PUNXSUTAWNEY, PA - FEBRUARY 02:Handler AJ Dereume holds Punxsutawney Phil after he did not see his shadow predicting an early spring during the 133rd annual Groundhog Day festivities on February 2, 2019 in Punxsutawney, Pennsylvania. Groundhog Day is a popular tradition in the United States and Canada. A crowd of upwards of 30,000 people spent a night of revelry awaiting the sunrise and the groundhog's exit from his winter den. If Punxsutawney Phil sees his shadow he regards it as an omen of six more weeks of bad weather and returns to his den. Early spring arrives if he does not see his shadow, causing Phil to remain above ground. (Photo by Jeff Swensen/Getty Images)
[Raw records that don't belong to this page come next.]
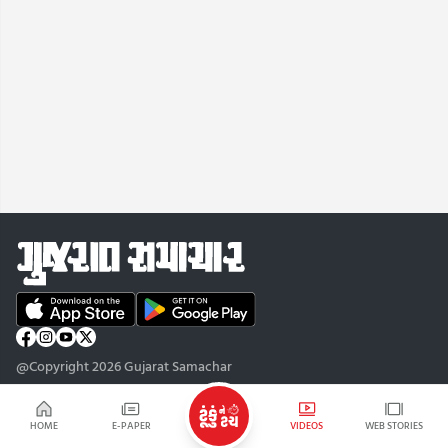
@Copyright 2026 Gujarat Samachar
HOME
E-PAPER
VIDEOS
WEB STORIES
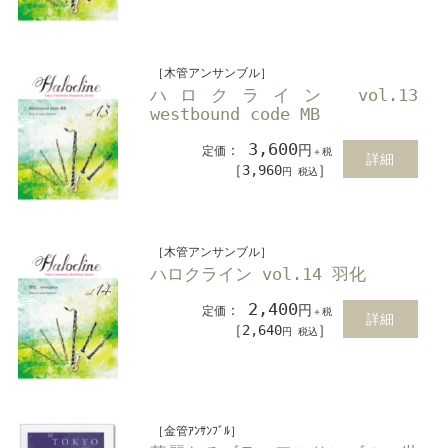
［木管アンサンブル］
ハロクライン vol.13
westbound code MB
3,600
：
円
定価
＋税
詳細
［3,960
］
円 税込
［木管アンサンブル］
ハロクライン vol.14 羽化
2,400
：
円
定価
＋税
詳細
［2,640
］
円 税込
［金管ｱﾝｻﾝﾌﾞﾙ］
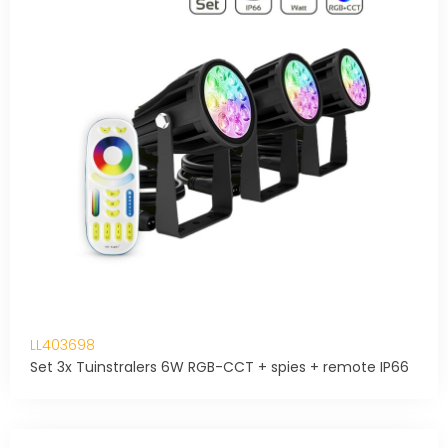
LL403698
Set 3x Tuinstralers 6W RGB-CCT + spies + remote IP66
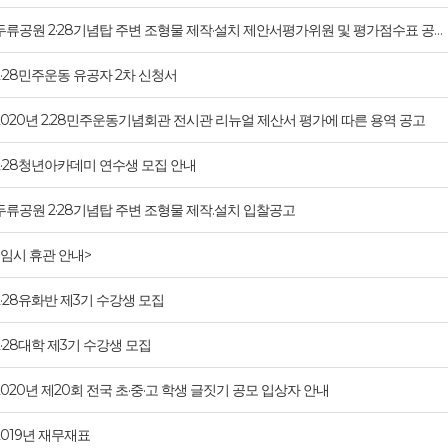
두류공원 2·28기념탑 주변 조형물 제작·설치 제안서평가위원 및 평가점수표 공…
2·28민주운동 유공자 2차 신청서
2020년 2.28민주운동기념회관 전시관 리뉴얼 제산서 평가에 따른 용역 공고
2·28청년아카데미 연수생 모집 안내
두류공원 2·28기념탑 주변 조형물 제작.설치 입찰공고
<임시 휴관 안내>
2·28유화반 제3기 수강생 모집
2·28대학 제3기 수강생 모집
2020년 제20회 전국 초·중·고 학생 글짓기 공모 입상자 안내
2019년 재무재표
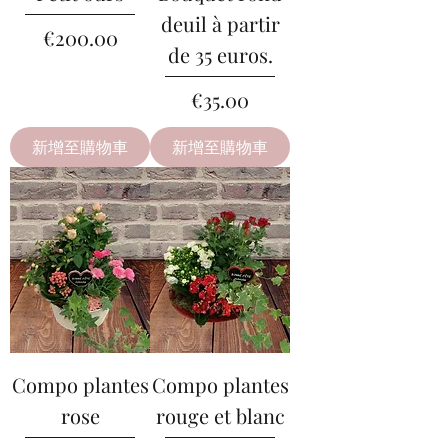
deuil à partir
價格
€200.00
de 35 euros.
價格
€35.00
新增至購物車
新增至購物車
Compo plantes
Compo plantes
rose
rouge et blanc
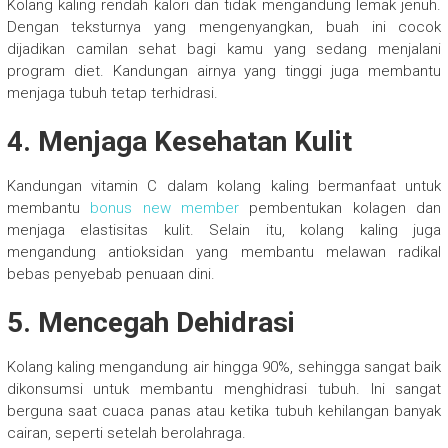
Kolang kaling rendah kalori dan tidak mengandung lemak jenuh.
Dengan teksturnya yang mengenyangkan, buah ini cocok
dijadikan camilan sehat bagi kamu yang sedang menjalani
program diet. Kandungan airnya yang tinggi juga membantu
menjaga tubuh tetap terhidrasi.
4. Menjaga Kesehatan Kulit
Kandungan vitamin C dalam kolang kaling bermanfaat untuk
membantu
bonus new member
pembentukan kolagen dan
menjaga elastisitas kulit. Selain itu, kolang kaling juga
mengandung antioksidan yang membantu melawan radikal
bebas penyebab penuaan dini.
5. Mencegah Dehidrasi
Kolang kaling mengandung air hingga 90%, sehingga sangat baik
dikonsumsi untuk membantu menghidrasi tubuh. Ini sangat
berguna saat cuaca panas atau ketika tubuh kehilangan banyak
cairan, seperti setelah berolahraga.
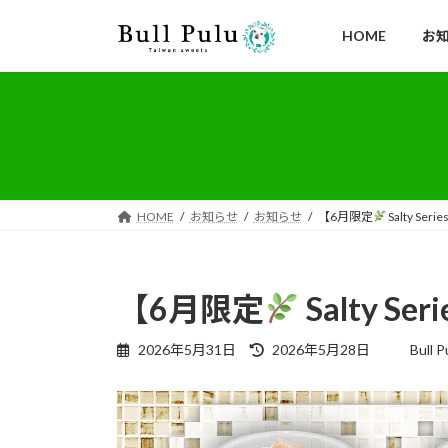
コ
ナ
ン
ビ
HOME
お
テ
ゲ
ン
ー
ツ
シ
へ
ョ
ス
ン
キ
に
ッ
移
HOME
お知らせ
お知らせ
【6月限定
Salty Ser
プ
動
【6月限定
Salty Se
最
2026年5月31日
2026年5月28日
Bull P
終
更
新
日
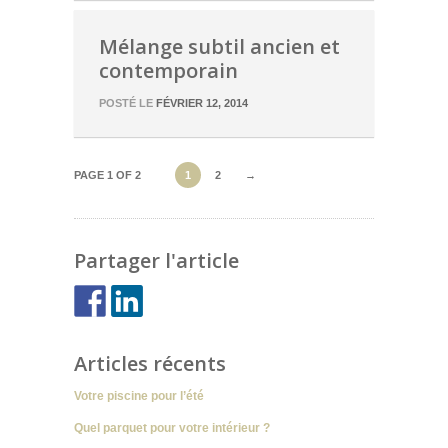
Mélange subtil ancien et
contemporain
POSTÉ LE
FÉVRIER 12, 2014
PAGE 1 OF 2
1
2
→
Partager l'article
Articles récents
Votre piscine pour l’été
Quel parquet pour votre intérieur ?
PUNXSUTAWNEY, Pennsylvania — Despite lacking formal meteorology training, Punxsutawney Phil delivers one of the most anticipated weather forecasts of the year.

On Sunday, Phil weighed in on whether there will be six more weeks of winter, or if spring will get an early start.

By failing to see his shadow on Sunday, Phil predicted that winter will come to an end soon, and spring will get underway soon.

The tradition dates back 134 years. According to data, he has seen his shadow 104 times compared to not seeing his shadow 20 times. There is no record from 10 Groundhog Days.

2019 and 2020 mark the first time that Phil has seen his shadow in consecutive years.

Despite the pomp and circumstance around Phil when he wriggles out of his burrow, Phil’s accuracy is dubious.

For instance, in 2017, Phil saw his shadow, meaning six more weeks of winter, but the United States mostly basked in a very warm end to winter. 2017 marked the second-warmest February in recorded US history. March was also mild, marking the ninth-warmest March in recorded US history.

In 2018, Phil saw his shadow, and incorrectly predicted a cool start to spring, according to NOAA data. February ended up being a very warm month for much of the United States, especially in the East. In 2019, Phil did not see his shadow, and February ended up being a warm month for the Northeast.

In the 21st century, Phil has been less than 50 percent accurate with his forecasts.

Several other rodents in the weather prognostication business also foretold an early spring. Neither Buckeye Chuck in Ohio or Staten Island Chuck in New York saw their shadow Sunday morning.